2. Sources: what we really have on him
2.1. Flavius Josephus and The war of the jews
- The only literary source that describes Eleazar ben Yair and the facts of Masada is The war of the jews (books II and VII) of Flavius Josephus.
- Josephus was a commander jewish captured by the romans who then wrote, under sponsorship roman, the story of the war. This will involve:
- Privileged access to information, the roman military.
- But also political biases- to justify the Empire and, in part, to discredit the groups to more radical jews (among them the assassins).
2.2. Archaeological evidence
The excavations at Masada (Yigael Yadin, 60 years) found:
- Remnants of the fortress herodiana, homes, warehouses, synagogue and mikva'ot.

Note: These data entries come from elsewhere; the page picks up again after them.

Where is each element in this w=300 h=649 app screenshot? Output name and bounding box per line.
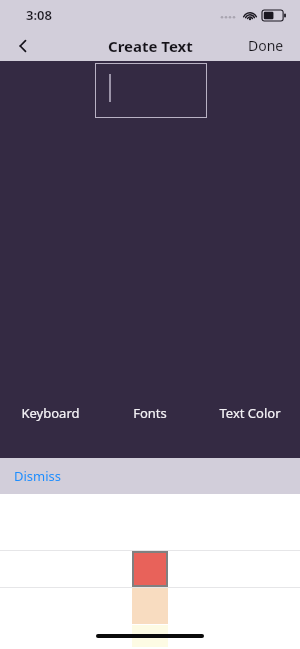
button[interactable] (95, 63, 207, 118)
button[interactable]: Cream color (132, 625, 168, 647)
staticText: Text Color (219, 404, 281, 422)
button[interactable]: Done (232, 30, 300, 61)
button[interactable]: Back (0, 30, 46, 61)
staticText: Create Text (108, 36, 193, 56)
staticText: Done (248, 36, 284, 55)
staticText: Keyboard (21, 404, 80, 422)
staticText: Dismiss (14, 467, 62, 485)
button[interactable]: Fonts (100, 399, 200, 427)
staticText: 3:08 (26, 6, 52, 24)
button[interactable]: Text Color (200, 399, 300, 427)
button[interactable]: Dismiss (0, 458, 300, 494)
staticText: Fonts (133, 404, 167, 422)
button[interactable]: Keyboard (0, 399, 100, 427)
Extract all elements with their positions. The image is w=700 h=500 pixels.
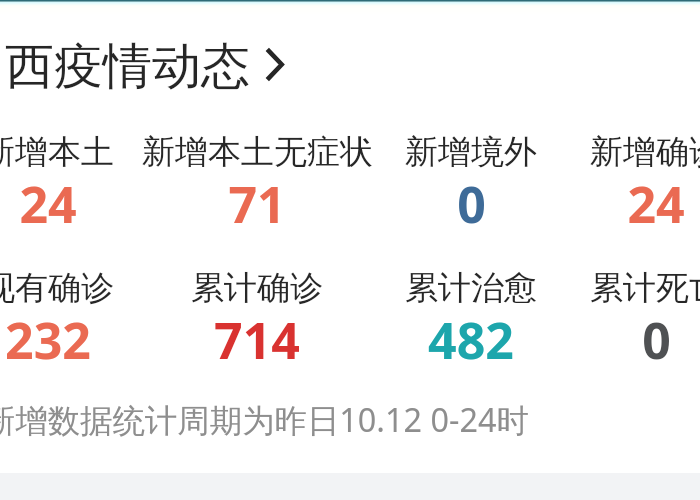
staticText: 71 [228,170,286,238]
other: Open epidemic details [265,47,284,82]
staticText: 24 [627,170,685,238]
staticText: 新增数据统计周期为昨日10.12 0-24时 [0,397,529,441]
button[interactable]: 西疫情动态 [5,36,284,92]
staticText: 西疫情动态 [5,36,250,92]
button[interactable]: 新增确诊 [563,126,700,224]
staticText: 24 [19,170,77,238]
staticText: 现有确诊 [0,267,114,309]
staticText: 232 [5,306,91,374]
staticText: 482 [428,306,514,374]
staticText: 0 [457,170,486,238]
button[interactable]: 新增境外 [378,126,564,224]
button[interactable]: 新增本土无症状 [164,126,350,224]
staticText: 新增境外 [405,131,537,173]
staticText: 0 [642,306,671,374]
staticText: 新增本土无症状 [142,131,373,173]
staticText: 累计确诊 [191,267,323,309]
staticText: 新增确诊 [590,131,700,173]
button[interactable]: 累计治愈 [378,262,564,360]
button[interactable]: 现有确诊 [0,262,141,360]
staticText: 累计死亡 [590,267,700,309]
staticText: 新增本土 [0,131,114,173]
button[interactable]: 累计确诊 [164,262,350,360]
button[interactable]: 累计死亡 [563,262,700,360]
staticText: 714 [214,306,300,374]
staticText: 累计治愈 [405,267,537,309]
button[interactable]: 新增本土 [0,126,141,224]
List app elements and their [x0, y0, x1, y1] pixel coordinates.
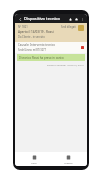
button[interactable]: Attach — [67, 16, 73, 22]
staticText: N° 1821 — [18, 25, 28, 29]
button[interactable]: More options — [79, 16, 85, 22]
staticText: inviato il martedì 14/03/19, 09:21 — [47, 63, 84, 66]
button[interactable]: Profile — [78, 25, 84, 31]
button[interactable]: Back — [17, 16, 23, 22]
button[interactable]: Causale: Intervento tecnico — [15, 42, 87, 53]
staticText: Note — [31, 161, 37, 164]
button[interactable]: Allegati — [54, 152, 82, 166]
staticText: Aperto il 14/03/19 - Rossi — [18, 30, 54, 34]
button[interactable]: Print — [73, 16, 79, 22]
staticText: Da Cliente - in servizio — [18, 35, 45, 39]
other: Alert — [81, 46, 84, 49]
staticText: Allegati — [64, 161, 73, 164]
staticText: Causale: Intervento tecnico — [18, 43, 55, 47]
button[interactable]: Il tecnico Rossi ha preso in carico — [17, 54, 85, 61]
staticText: Sedi dilegati — [61, 25, 76, 29]
button[interactable]: Note — [20, 152, 48, 166]
staticText: Sede/Linea: m/87/3277 — [18, 48, 47, 52]
staticText: Il tecnico Rossi ha preso in carico — [19, 56, 64, 60]
staticText: Dispositivo tecnico — [24, 16, 67, 21]
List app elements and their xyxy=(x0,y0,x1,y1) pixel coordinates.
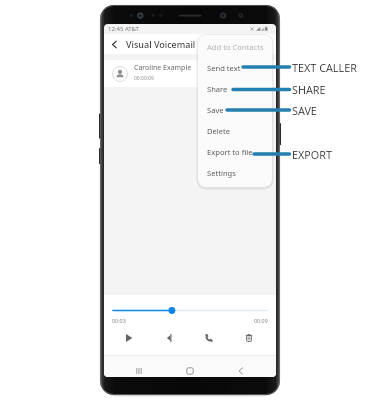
staticText: Add to Contacts xyxy=(207,42,264,52)
button[interactable]: Save xyxy=(198,99,272,120)
staticText: SAVE xyxy=(292,103,317,118)
button[interactable]: Share xyxy=(198,78,272,99)
button[interactable]: Call back xyxy=(189,327,229,349)
staticText: Export to file xyxy=(207,147,253,157)
button[interactable]: Delete xyxy=(198,120,272,141)
staticText: 00:03 xyxy=(112,317,126,324)
button[interactable]: Send text xyxy=(198,57,272,78)
staticText: 12:45 AT&T xyxy=(108,25,139,33)
staticText: Save xyxy=(207,105,224,115)
staticText: 00:09 xyxy=(254,317,268,324)
button[interactable]: Back xyxy=(215,364,266,377)
button[interactable]: Add to Contacts xyxy=(198,36,272,57)
button[interactable]: Export to file xyxy=(198,141,272,162)
staticText: 00:00:09 xyxy=(134,75,154,82)
button[interactable]: Caroline Example xyxy=(104,60,276,87)
button[interactable]: Delete xyxy=(229,327,269,349)
button[interactable]: Recent apps xyxy=(114,364,164,377)
staticText: SHARE xyxy=(292,82,326,97)
button[interactable]: Back xyxy=(104,34,124,54)
button[interactable]: Settings xyxy=(198,162,272,183)
staticText: Share xyxy=(207,84,228,94)
staticText: Delete xyxy=(207,126,231,136)
button[interactable]: Rewind xyxy=(149,327,189,349)
staticText: Visual Voicemail xyxy=(126,38,196,50)
staticText: Caroline Example xyxy=(134,63,192,73)
staticText: TEXT CALLER xyxy=(292,60,357,75)
staticText: Send text xyxy=(207,63,241,73)
button[interactable]: Home xyxy=(164,364,215,377)
staticText: Settings xyxy=(207,168,236,178)
staticText: EXPORT xyxy=(292,147,333,162)
button[interactable]: Play xyxy=(109,327,149,349)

- Evidence of fire generalized at the end of the siege.
- A set of óstraca (tiles with inscriptions), including one with the inscription “ben Ya go”identified as a very likely with Eleazar ben Yair and related by some archaeologists with the draw of the last men who were supposed to kill each other according to the account of Josephus.
Archaeology confirms the presence of a community army at Masada and a violent end, but not, in itself, to reconstruct in detail the episode of the collective suicide.
3. Origin, family, and ideology
3.1. Descendant of Judas the Galilean
Josephus says that Eleazar ben Yair was descendant of Judas the Galilean, the famous agitator who led resistance to the census of Quirinio and inspired by the so-called “fourth philosophy”, a current ultrarradical opposed to the roman dominion.
- This “dynasty of rebels” would include:
- Judas the Galilean (grandfather or ancestor of Eleazar).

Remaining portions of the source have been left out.